La moda al tempo della crisi
Antonio Cristaudo è il responsabile del marketing di Pitti Immagine.
Con la recessione in atto cosa è cambiato nel mondo della moda: stili, tessuti, prezzi?
«Il calo degli ordinativi ha creato una situazione strana, c’è voglia di ingegno, di creatività, di prodotti ben fatti, a prezzi interessanti. Se poi il prodotto è made in Italy e non costa un occhio della testa, tanto di guadagnato. I compratori non ritengono più indispensabile la grande firma per i loro negozi, preferiscono il prodotto alla grande griffe. Significa scegliere un prodotto con un buon prezzo, un buon marchio, ben fatto e un buon margine di guadagno. Sono premiate le aziende che riescono a produrre non ad un prezzo basso, ma ad un prezzo corretto.
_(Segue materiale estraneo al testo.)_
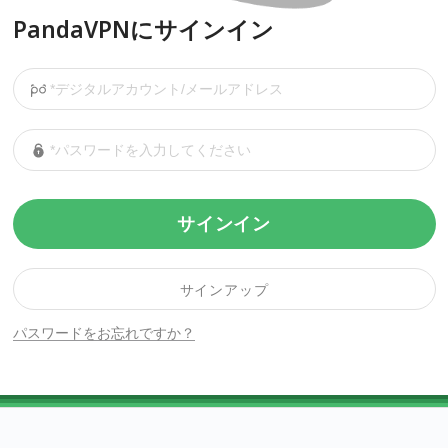
PandaVPNにサインイン
サインイン
サインアップ
パスワードをお忘れですか？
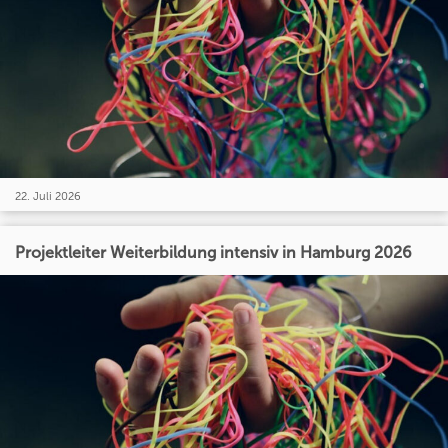
22. Juli 2026
Projektleiter Weiterbildung intensiv in Hamburg 2026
Negli anni scorsi tutto ciò era stato dimenticato e c’era stato un ricarico eccessivo sui prezzi che ora non è più sostenuto dal mercato».
Se lei dovesse definire l’dea di bellezza che veicola oggi la moda italiana, come la definirebbe?
«La bellezza è data dal mix ben combinato di vari elementi: il gusto, le proporzioni, e dal saper mescolare elementi diversi per dare un risultato finale completamente nuovo. Oggi nessuno si veste più con il total look, cioè lo stesso marchio dalla testa ai piedi, ma bisogna saper combinare vari vestiti e accessori di diversi stilisti. La bellezza è allora saper mischiare le cose con uno stile creativo e con personalità. A quel punto la creatività è anche sinonimo di bellezza».